Cento anni fa esistevano i giornali. Poi è arrivata la radio, ma i giornali non sono spariti.
Poi è arrivata la televisione, ma i giornali e la radio non sono spariti.
Poi è arrivato Internet, ma i giornali, la radio e la televisione non sono spariti.
E non spariranno. Video didn’t kill the radio stars.
Ma certo, si dovranno riadattare e rimodellare per restare al passo coi tempi.
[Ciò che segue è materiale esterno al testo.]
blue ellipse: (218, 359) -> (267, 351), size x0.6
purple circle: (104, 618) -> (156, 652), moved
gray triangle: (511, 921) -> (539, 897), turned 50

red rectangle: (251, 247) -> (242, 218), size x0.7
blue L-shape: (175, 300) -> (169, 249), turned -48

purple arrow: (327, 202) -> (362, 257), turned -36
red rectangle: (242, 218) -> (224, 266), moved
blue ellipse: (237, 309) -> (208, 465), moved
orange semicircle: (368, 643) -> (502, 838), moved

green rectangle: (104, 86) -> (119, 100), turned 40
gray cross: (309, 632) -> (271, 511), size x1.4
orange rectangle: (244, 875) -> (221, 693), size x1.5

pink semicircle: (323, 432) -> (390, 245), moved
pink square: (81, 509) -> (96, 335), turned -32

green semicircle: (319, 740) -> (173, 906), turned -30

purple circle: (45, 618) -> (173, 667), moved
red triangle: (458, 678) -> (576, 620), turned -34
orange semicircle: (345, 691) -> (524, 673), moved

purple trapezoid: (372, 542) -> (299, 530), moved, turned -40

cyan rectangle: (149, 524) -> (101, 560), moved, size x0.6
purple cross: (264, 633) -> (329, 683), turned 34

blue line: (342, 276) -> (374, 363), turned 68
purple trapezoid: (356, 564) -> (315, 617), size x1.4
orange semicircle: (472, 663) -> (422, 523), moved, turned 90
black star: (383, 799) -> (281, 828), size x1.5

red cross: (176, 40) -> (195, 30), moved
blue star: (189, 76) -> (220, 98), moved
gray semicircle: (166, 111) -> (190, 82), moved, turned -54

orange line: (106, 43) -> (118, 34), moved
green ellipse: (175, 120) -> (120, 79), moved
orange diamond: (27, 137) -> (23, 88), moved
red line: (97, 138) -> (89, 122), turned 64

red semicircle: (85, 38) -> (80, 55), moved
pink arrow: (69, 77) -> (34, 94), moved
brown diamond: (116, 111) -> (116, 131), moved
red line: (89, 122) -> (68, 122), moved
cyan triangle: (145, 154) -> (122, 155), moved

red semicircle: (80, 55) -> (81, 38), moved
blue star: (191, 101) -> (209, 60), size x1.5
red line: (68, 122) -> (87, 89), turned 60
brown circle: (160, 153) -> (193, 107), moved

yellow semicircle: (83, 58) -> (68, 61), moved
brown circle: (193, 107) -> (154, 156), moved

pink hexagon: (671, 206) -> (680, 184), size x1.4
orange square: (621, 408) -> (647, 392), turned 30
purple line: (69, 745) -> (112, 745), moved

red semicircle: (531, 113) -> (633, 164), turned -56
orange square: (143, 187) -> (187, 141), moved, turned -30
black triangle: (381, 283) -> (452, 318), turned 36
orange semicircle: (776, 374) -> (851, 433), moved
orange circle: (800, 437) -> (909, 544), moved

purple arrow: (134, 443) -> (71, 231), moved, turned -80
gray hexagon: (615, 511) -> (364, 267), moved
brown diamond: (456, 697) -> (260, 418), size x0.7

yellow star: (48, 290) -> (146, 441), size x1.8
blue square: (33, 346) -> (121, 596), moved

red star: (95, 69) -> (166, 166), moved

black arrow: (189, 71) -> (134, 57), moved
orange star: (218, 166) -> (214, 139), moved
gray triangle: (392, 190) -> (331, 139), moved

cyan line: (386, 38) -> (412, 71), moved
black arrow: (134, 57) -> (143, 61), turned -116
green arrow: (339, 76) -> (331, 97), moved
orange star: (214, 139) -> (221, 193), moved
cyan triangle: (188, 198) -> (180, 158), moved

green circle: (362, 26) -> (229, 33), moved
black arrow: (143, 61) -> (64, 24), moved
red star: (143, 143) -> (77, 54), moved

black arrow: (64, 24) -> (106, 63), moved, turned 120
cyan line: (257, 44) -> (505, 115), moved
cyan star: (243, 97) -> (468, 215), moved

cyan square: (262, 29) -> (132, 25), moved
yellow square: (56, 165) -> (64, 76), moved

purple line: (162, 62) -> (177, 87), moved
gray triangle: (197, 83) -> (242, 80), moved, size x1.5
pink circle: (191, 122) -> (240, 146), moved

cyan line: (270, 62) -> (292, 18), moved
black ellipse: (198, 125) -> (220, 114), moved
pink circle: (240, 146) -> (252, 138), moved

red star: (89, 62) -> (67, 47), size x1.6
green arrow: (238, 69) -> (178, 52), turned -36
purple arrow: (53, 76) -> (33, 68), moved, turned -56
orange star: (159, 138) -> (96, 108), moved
Mi trovo d’accordo con ciò che ha scritto il direttore della Gazzetta dello sport Andrea Monti ieri, 17 novembre 2014, presentando la nuova veste grafica del proprio quotidiano:
Fortuna vuole che la qualità migliore della Gazzetta non sia la resistenza bensì la “resilienza”, termine che la scienza usa per definire materiali o specie animali che sanno reagire al mutamento. La capacità di adattarsi non è mera sopravvivenza. E’ un’arte meravigliosa che richiede creatività e non ammette illusioni.
Ha perfettamente ragione, ma purtroppo non tutti i suoi colleghi direttori (ed editori e giornalisti con loro) l’hanno capito. (more…)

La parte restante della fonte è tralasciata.